Essays on employment dynamics and asset prices

Date
2013
DOI
Authors
Siemer, Michael
Version
OA Version
Citation
Abstract
This dissertation consists of three essays that examine the importance of financial constraints and uncertainty for employment outcomes and asset prices. The first chapter documents that the recession of 2007-2009 has been characterized by: (1) a large drop in employment concentrated in small firms, (2) an unprecedented decline in the number of firms, and (3) a slow recovery. I study if these observations can be reconciled in a theoretical model. I develop a heterogeneous firm model with labor adjustment cost, endogenous firm entry, and financial constraints that generates these key facts. The model further predicts that a large financial shock results in a long-lasting recession when the model is calibrated to match the firm size distribution. The second chapter provides empirical evidence that financial constraints affected employment growth most strongly in young small firms during the 2007-2009 recession. I use a confidential firm-level employment data from the Bureau of Labor Statistics and financial data from Compustat to construct a sector level external financial dependence measure. I find that in the period of 2007-2009, small and young firms in sectors with high external finance dependence exhibited lower employment growth than those in low external finance dependent sectors. The effect of external finance dependence on employment growth in small and young firms is largely driven by firm entry and exit. For large firms I do not find a significant difference between sectors of difference external financial dependence.

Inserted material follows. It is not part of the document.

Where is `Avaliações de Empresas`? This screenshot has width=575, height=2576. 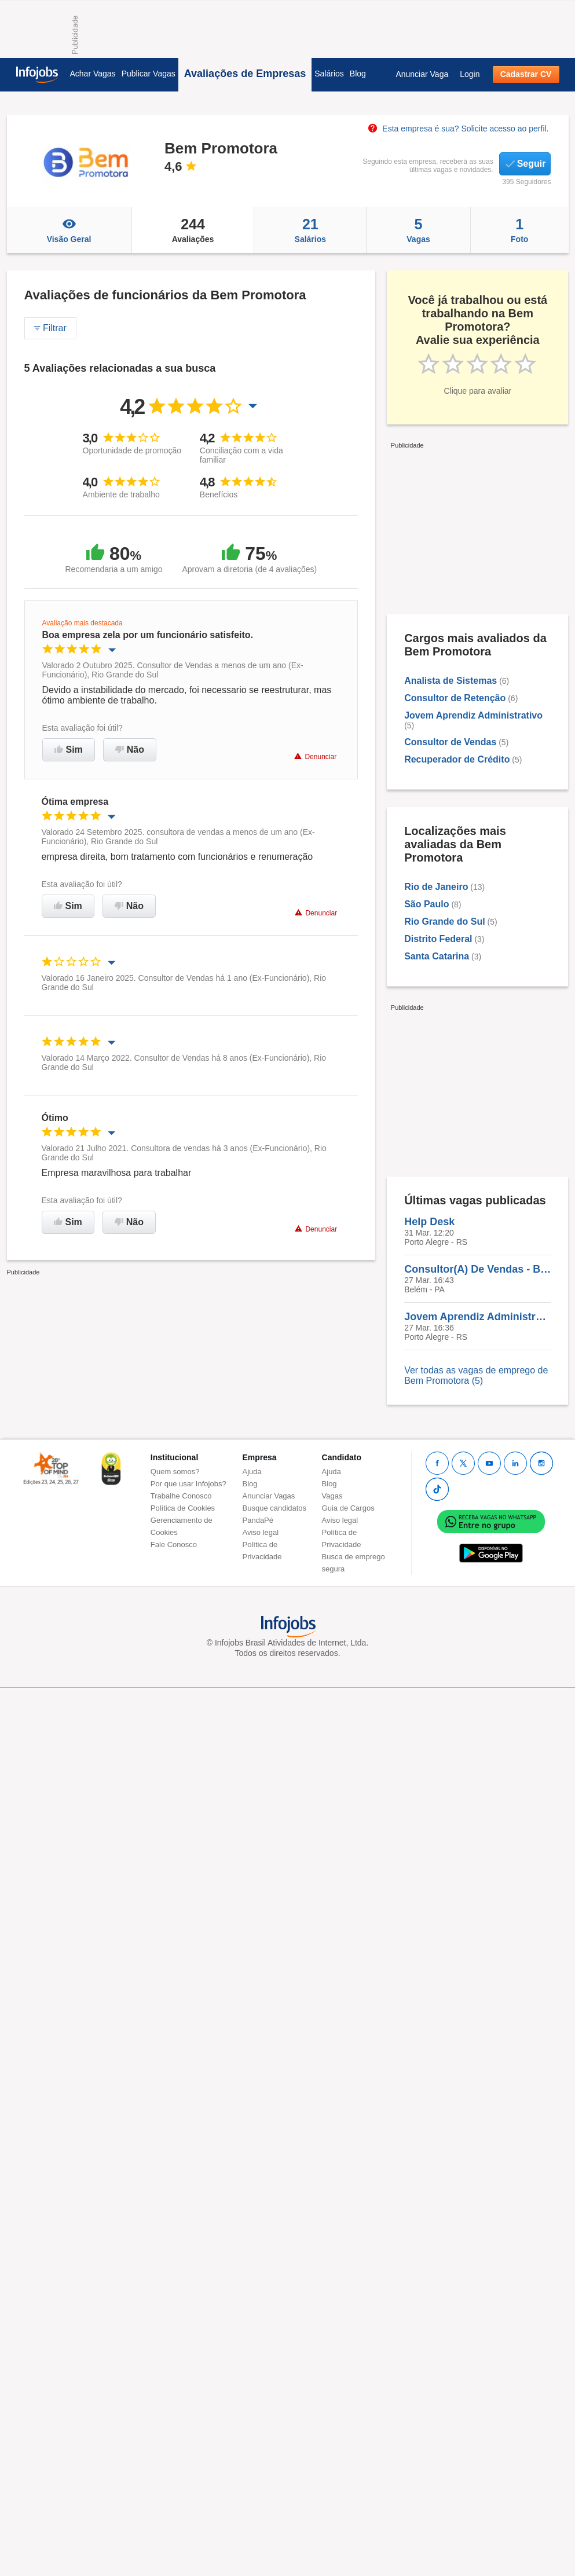 Avaliações de Empresas is located at coordinates (245, 73).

The third chapter studies the asset pricing implications of learning about economic uncertainty in an endowment economy. This work is motived by the widely held belief at the beginning of the 2007-2009 financial crisis that the economy might be at the onset of another Great Depression. Economic uncertainty in the model takes the form of rare events that are not directly observed. We show that when agents employ Bayesian learning rules, learning endogenously introduces a time-varying risk premium. The theoretical model is able to match several empirical asset-pricing facts including the risk premium and the predictability of returns.